Without an understanding of the unique attributes of your organization, you can’t understand its threats or the corresponding risks. In turn, without understanding the risks, including the likelihood and magnitude of the risk, your organization is likely to invest in technologies that address threats that are not relevant to your organization, or to focus on addressing threats that won’t have as significant an impact to your organization as others.

Organizational Cybersecurity Governance

That’s where policies, procedures, plans, and governance come into play. 

Policies

Policies define the organization’s expectations and who in the organization is responsible for ensuring those expectations are met.

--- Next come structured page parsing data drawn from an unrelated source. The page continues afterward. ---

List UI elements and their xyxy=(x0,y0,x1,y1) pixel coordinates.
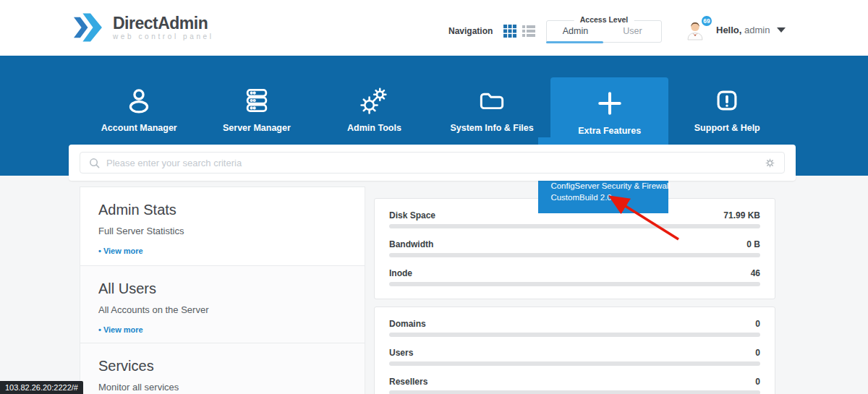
section-title: Admin Stats xyxy=(98,202,346,218)
directadmin-logo[interactable]: DirectAdmin web control panel xyxy=(74,13,214,42)
search-settings-gear-icon[interactable] xyxy=(764,157,776,169)
progress-bar xyxy=(389,224,760,228)
search-input[interactable] xyxy=(106,158,764,168)
greeting-text: Hello, xyxy=(716,25,741,35)
access-tab-admin[interactable]: Admin xyxy=(547,21,604,42)
chevron-down-icon xyxy=(777,27,786,33)
usage-row-bandwidth: Bandwidth 0 B xyxy=(389,239,760,257)
sidebar-card-admin-stats[interactable]: Admin Stats Full Server Statistics • Vie… xyxy=(80,187,365,266)
search-box xyxy=(80,152,785,174)
user-icon xyxy=(123,85,155,116)
stat-value: 0 B xyxy=(746,239,760,249)
user-menu[interactable]: 69 Hello, admin xyxy=(684,19,786,40)
usage-card: Disk Space 71.99 KB Bandwidth 0 B Inode … xyxy=(374,198,775,299)
sidebar-card-all-users[interactable]: All Users All Accounts on the Server • V… xyxy=(80,265,365,343)
list-view-icon[interactable] xyxy=(522,24,536,38)
stats-row-domains: Domains 0 xyxy=(389,319,760,337)
stat-label: Disk Space xyxy=(389,210,435,220)
progress-bar xyxy=(389,390,760,394)
navigation-label: Navigation xyxy=(448,24,493,38)
view-more-link[interactable]: • View more xyxy=(98,325,143,334)
view-more-link[interactable]: • View more xyxy=(98,247,143,255)
stat-value: 0 xyxy=(755,348,760,358)
accounts-card: Domains 0 Users 0 Resellers 0 xyxy=(374,307,775,394)
stat-value: 71.99 KB xyxy=(723,210,760,220)
nav-item-label: Admin Tools xyxy=(347,123,401,133)
stat-value: 0 xyxy=(755,377,760,387)
notification-badge: 69 xyxy=(700,14,713,27)
stat-label: Resellers xyxy=(389,377,427,387)
folder-icon xyxy=(476,85,508,116)
logo-subtitle: web control panel xyxy=(113,33,214,40)
section-title: Services xyxy=(98,358,346,374)
stat-label: Inode xyxy=(389,268,412,278)
stats-row-users: Users 0 xyxy=(389,348,760,366)
nav-item-label: Server Manager xyxy=(223,123,291,133)
nav-item-label: System Info & Files xyxy=(450,123,533,133)
section-title: All Users xyxy=(98,280,346,297)
alert-icon xyxy=(711,85,743,116)
dropdown-item-custombuild[interactable]: CustomBuild 2.0 xyxy=(550,192,668,203)
stats-row-resellers: Resellers 0 xyxy=(389,377,760,394)
stat-value: 46 xyxy=(751,268,760,278)
usage-row-inode: Inode 46 xyxy=(389,268,760,286)
link-preview-statusbar: 103.82.26.20:2222/# xyxy=(0,381,83,394)
grid-view-icon[interactable] xyxy=(503,24,517,38)
progress-bar xyxy=(389,333,760,337)
plus-icon xyxy=(594,87,626,119)
top-header: DirectAdmin web control panel Navigation… xyxy=(0,0,868,56)
avatar: 69 xyxy=(684,19,706,40)
nav-item-label: Support & Help xyxy=(694,123,760,133)
progress-bar xyxy=(389,253,760,257)
username: admin xyxy=(744,25,770,35)
server-icon xyxy=(241,85,273,116)
active-tab-underline xyxy=(546,41,603,43)
progress-bar xyxy=(389,282,760,286)
logo-title: DirectAdmin xyxy=(113,14,214,32)
sidebar-card-services[interactable]: Services Monitor all services xyxy=(80,343,365,394)
stat-label: Users xyxy=(389,348,413,358)
section-subtitle: Monitor all services xyxy=(98,382,346,393)
section-subtitle: Full Server Statistics xyxy=(98,226,346,236)
access-tab-user[interactable]: User xyxy=(604,21,661,42)
progress-bar xyxy=(389,361,760,366)
stat-value: 0 xyxy=(755,319,760,329)
gears-icon xyxy=(358,85,390,116)
stat-label: Bandwidth xyxy=(389,239,433,249)
stat-label: Domains xyxy=(389,319,426,329)
directadmin-logo-icon xyxy=(74,13,107,42)
dropdown-item-configserver[interactable]: ConfigServer Security & Firewall xyxy=(550,180,668,192)
section-subtitle: All Accounts on the Server xyxy=(98,304,346,315)
nav-item-label: Account Manager xyxy=(101,123,177,133)
nav-item-label: Extra Features xyxy=(578,126,641,136)
access-level-switch: Access Level Admin User xyxy=(546,20,662,43)
search-icon xyxy=(88,157,101,169)
search-card xyxy=(69,145,796,181)
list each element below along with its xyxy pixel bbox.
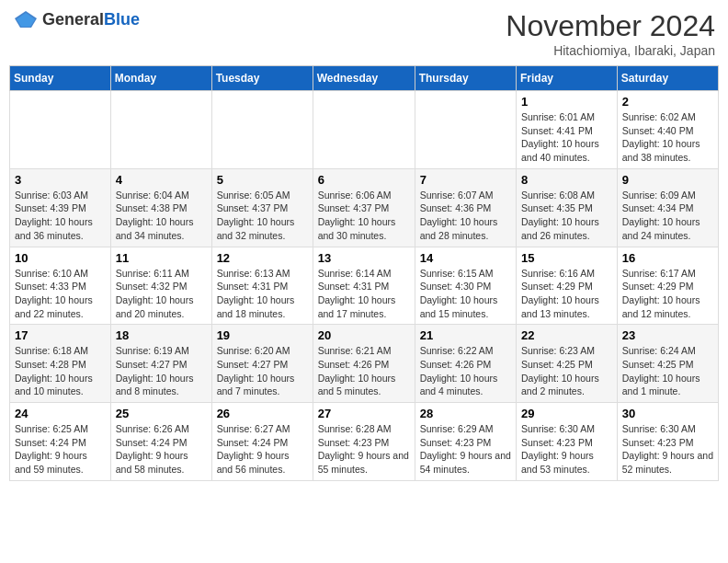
table-row: 24Sunrise: 6:25 AM Sunset: 4:24 PM Dayli…	[10, 403, 111, 481]
logo-general: General	[42, 10, 104, 29]
header-wednesday: Wednesday	[313, 66, 415, 91]
table-row: 9Sunrise: 6:09 AM Sunset: 4:34 PM Daylig…	[617, 168, 718, 247]
table-row: 18Sunrise: 6:19 AM Sunset: 4:27 PM Dayli…	[110, 325, 211, 403]
table-row: 3Sunrise: 6:03 AM Sunset: 4:39 PM Daylig…	[10, 168, 111, 247]
logo-blue: Blue	[104, 10, 140, 29]
logo-text: GeneralBlue	[42, 10, 140, 29]
header-thursday: Thursday	[415, 66, 516, 91]
day-number: 2	[622, 95, 713, 109]
day-info: Sunrise: 6:16 AM Sunset: 4:29 PM Dayligh…	[521, 267, 612, 321]
table-row: 11Sunrise: 6:11 AM Sunset: 4:32 PM Dayli…	[110, 247, 211, 325]
day-number: 20	[318, 328, 410, 342]
table-row	[313, 91, 415, 169]
day-number: 5	[217, 173, 308, 187]
day-number: 10	[15, 251, 106, 265]
table-row: 1Sunrise: 6:01 AM Sunset: 4:41 PM Daylig…	[517, 91, 618, 169]
day-number: 26	[217, 407, 308, 420]
table-row: 25Sunrise: 6:26 AM Sunset: 4:24 PM Dayli…	[110, 403, 211, 481]
day-number: 25	[116, 407, 207, 420]
day-info: Sunrise: 6:07 AM Sunset: 4:36 PM Dayligh…	[420, 189, 511, 243]
day-info: Sunrise: 6:22 AM Sunset: 4:26 PM Dayligh…	[420, 344, 511, 398]
day-info: Sunrise: 6:03 AM Sunset: 4:39 PM Dayligh…	[15, 189, 106, 243]
day-number: 28	[420, 407, 511, 420]
day-number: 24	[15, 407, 106, 420]
day-info: Sunrise: 6:26 AM Sunset: 4:24 PM Dayligh…	[116, 422, 207, 477]
day-info: Sunrise: 6:30 AM Sunset: 4:23 PM Dayligh…	[622, 422, 713, 477]
day-info: Sunrise: 6:15 AM Sunset: 4:30 PM Dayligh…	[420, 267, 511, 321]
day-info: Sunrise: 6:14 AM Sunset: 4:31 PM Dayligh…	[318, 267, 410, 321]
day-number: 23	[622, 328, 713, 342]
table-row: 26Sunrise: 6:27 AM Sunset: 4:24 PM Dayli…	[211, 403, 313, 481]
day-number: 6	[318, 173, 410, 187]
day-number: 7	[420, 173, 511, 187]
day-info: Sunrise: 6:11 AM Sunset: 4:32 PM Dayligh…	[116, 267, 207, 321]
table-row: 16Sunrise: 6:17 AM Sunset: 4:29 PM Dayli…	[617, 247, 718, 325]
table-row: 27Sunrise: 6:28 AM Sunset: 4:23 PM Dayli…	[313, 403, 415, 481]
table-row: 4Sunrise: 6:04 AM Sunset: 4:38 PM Daylig…	[110, 168, 211, 247]
location-subtitle: Hitachiomiya, Ibaraki, Japan	[506, 43, 715, 58]
table-row: 15Sunrise: 6:16 AM Sunset: 4:29 PM Dayli…	[517, 247, 618, 325]
calendar-header: Sunday Monday Tuesday Wednesday Thursday…	[10, 66, 719, 91]
day-number: 19	[217, 328, 308, 342]
logo-icon	[13, 9, 39, 29]
table-row	[10, 91, 111, 169]
day-info: Sunrise: 6:23 AM Sunset: 4:25 PM Dayligh…	[521, 344, 612, 398]
day-info: Sunrise: 6:28 AM Sunset: 4:23 PM Dayligh…	[318, 422, 410, 477]
table-row: 23Sunrise: 6:24 AM Sunset: 4:25 PM Dayli…	[617, 325, 718, 403]
table-row: 2Sunrise: 6:02 AM Sunset: 4:40 PM Daylig…	[617, 91, 718, 169]
table-row: 7Sunrise: 6:07 AM Sunset: 4:36 PM Daylig…	[415, 168, 516, 247]
day-info: Sunrise: 6:19 AM Sunset: 4:27 PM Dayligh…	[116, 344, 207, 398]
day-info: Sunrise: 6:18 AM Sunset: 4:28 PM Dayligh…	[15, 344, 106, 398]
table-row: 30Sunrise: 6:30 AM Sunset: 4:23 PM Dayli…	[617, 403, 718, 481]
day-info: Sunrise: 6:01 AM Sunset: 4:41 PM Dayligh…	[521, 110, 612, 165]
day-info: Sunrise: 6:21 AM Sunset: 4:26 PM Dayligh…	[318, 344, 410, 398]
table-row	[415, 91, 516, 169]
day-info: Sunrise: 6:25 AM Sunset: 4:24 PM Dayligh…	[15, 422, 106, 477]
day-info: Sunrise: 6:09 AM Sunset: 4:34 PM Dayligh…	[622, 189, 713, 243]
day-number: 15	[521, 251, 612, 265]
day-number: 13	[318, 251, 410, 265]
day-info: Sunrise: 6:27 AM Sunset: 4:24 PM Dayligh…	[217, 422, 308, 477]
day-number: 14	[420, 251, 511, 265]
table-row: 22Sunrise: 6:23 AM Sunset: 4:25 PM Dayli…	[517, 325, 618, 403]
table-row	[211, 91, 313, 169]
day-info: Sunrise: 6:06 AM Sunset: 4:37 PM Dayligh…	[318, 189, 410, 243]
day-number: 27	[318, 407, 410, 420]
day-info: Sunrise: 6:24 AM Sunset: 4:25 PM Dayligh…	[622, 344, 713, 398]
day-number: 9	[622, 173, 713, 187]
day-number: 17	[15, 328, 106, 342]
day-info: Sunrise: 6:13 AM Sunset: 4:31 PM Dayligh…	[217, 267, 308, 321]
day-info: Sunrise: 6:29 AM Sunset: 4:23 PM Dayligh…	[420, 422, 511, 477]
table-row	[110, 91, 211, 169]
table-row: 13Sunrise: 6:14 AM Sunset: 4:31 PM Dayli…	[313, 247, 415, 325]
day-number: 29	[521, 407, 612, 420]
day-number: 21	[420, 328, 511, 342]
day-number: 30	[622, 407, 713, 420]
header-tuesday: Tuesday	[211, 66, 313, 91]
day-number: 4	[116, 173, 207, 187]
header-friday: Friday	[517, 66, 618, 91]
table-row: 21Sunrise: 6:22 AM Sunset: 4:26 PM Dayli…	[415, 325, 516, 403]
table-row: 17Sunrise: 6:18 AM Sunset: 4:28 PM Dayli…	[10, 325, 111, 403]
table-row: 14Sunrise: 6:15 AM Sunset: 4:30 PM Dayli…	[415, 247, 516, 325]
day-number: 22	[521, 328, 612, 342]
day-info: Sunrise: 6:04 AM Sunset: 4:38 PM Dayligh…	[116, 189, 207, 243]
calendar-body: 1Sunrise: 6:01 AM Sunset: 4:41 PM Daylig…	[10, 91, 719, 481]
table-row: 8Sunrise: 6:08 AM Sunset: 4:35 PM Daylig…	[517, 168, 618, 247]
header-saturday: Saturday	[617, 66, 718, 91]
day-number: 18	[116, 328, 207, 342]
logo: GeneralBlue	[13, 9, 140, 29]
day-number: 1	[521, 95, 612, 109]
day-info: Sunrise: 6:10 AM Sunset: 4:33 PM Dayligh…	[15, 267, 106, 321]
day-info: Sunrise: 6:05 AM Sunset: 4:37 PM Dayligh…	[217, 189, 308, 243]
day-number: 12	[217, 251, 308, 265]
day-info: Sunrise: 6:08 AM Sunset: 4:35 PM Dayligh…	[521, 189, 612, 243]
table-row: 20Sunrise: 6:21 AM Sunset: 4:26 PM Dayli…	[313, 325, 415, 403]
table-row: 28Sunrise: 6:29 AM Sunset: 4:23 PM Dayli…	[415, 403, 516, 481]
day-info: Sunrise: 6:30 AM Sunset: 4:23 PM Dayligh…	[521, 422, 612, 477]
table-row: 6Sunrise: 6:06 AM Sunset: 4:37 PM Daylig…	[313, 168, 415, 247]
table-row: 19Sunrise: 6:20 AM Sunset: 4:27 PM Dayli…	[211, 325, 313, 403]
table-row: 12Sunrise: 6:13 AM Sunset: 4:31 PM Dayli…	[211, 247, 313, 325]
header-row: Sunday Monday Tuesday Wednesday Thursday…	[10, 66, 719, 91]
day-info: Sunrise: 6:20 AM Sunset: 4:27 PM Dayligh…	[217, 344, 308, 398]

For example, one policy might be:

Employee Terminations: The HR director shall notify the CISO via E-mail no later than 10:00 AM of all terminations that are expected to be effective that day and the time(s) at which the terminations are to be effective. The CISO shall ensure that all terminated employees’ access is revoked within 15 minutes of the effective termination time.”

Clearly defining the roles, responsibilities, and expectations ensures everyone in the organization knows how they are expected to respond.

Procedures

Procedures are proactive and tell those named in the policy exactly how to meet the organization’s expectations when it comes to events that occur on a routine basis. They also serve to document the steps that should be followed if the responsible person is not available (e.g., they leave the organization). This helps ensure consistency, continuity, and a more rapid response. For example, a procedure for the policy described above could read:

Revoking Access: To revoke system access for terminate employees:

  1. Open https://portal.office.com in a browser.
  2. Login using administrator credentials.
  3. Open the Administrator console.
  4. On the left-hand side of the screen, click on Users, Active Users.
  5. In the Active Users list, click on the user being terminated.
  6. Click block sign-in.
  7. On the following screen, place a check in the “block this user from signing in” checkbox, then click the Save Changes button.
  8. Repeat for all terminated users.
  9. Send E-mail to HR director confirming that the users are blocked from signing into their accounts.”

Plans

Plans are reactive and define how your organization expects to respond to unusual or unpredictable events. For example, an incident response plan should describe how the organization expects to respond to a cybersecurity incident. Because the exact nature of the incident can be difficult to predict, plans often have more ambiguity than procedures. Nonetheless, they should define the individuals or roles, their respective responsibilities, and the steps to be followed (as much as possible) much like a procedure.

Governance

Governance provides independent validation that the policies, procedures, and plans are all being followed. It should also provide an escalation path for any anomalies. This helps ensure cybersecurity is properly embraced throughout the organization. For example, a sample governance practice for the terminated employee scenario described above might read:

Terminated Employee Access Review: On the first business day of each month, the CISO shall provide the HR director with a list of all employees with active accounts in the system. The HR Director’s delegate shall review the active account list to ensure that only current employees have access to the system. The HR Director shall report all discrepancies to the CEO.”

Summary

Cybersecurity is an ever-growing and changing field, and there are differences of opinion about how best to protect an organization. Some argue that technology is the only way to protect the organization. Others say organizations must focus on compliance, rather than technology. Both are wrong…and right. The best way to achieve a strong, effective cybersecurity program is to ensure you have the technologies in place to protect your critical assets and the policies, procedures, plans, and governance in place to ensure the technologies are used correctly.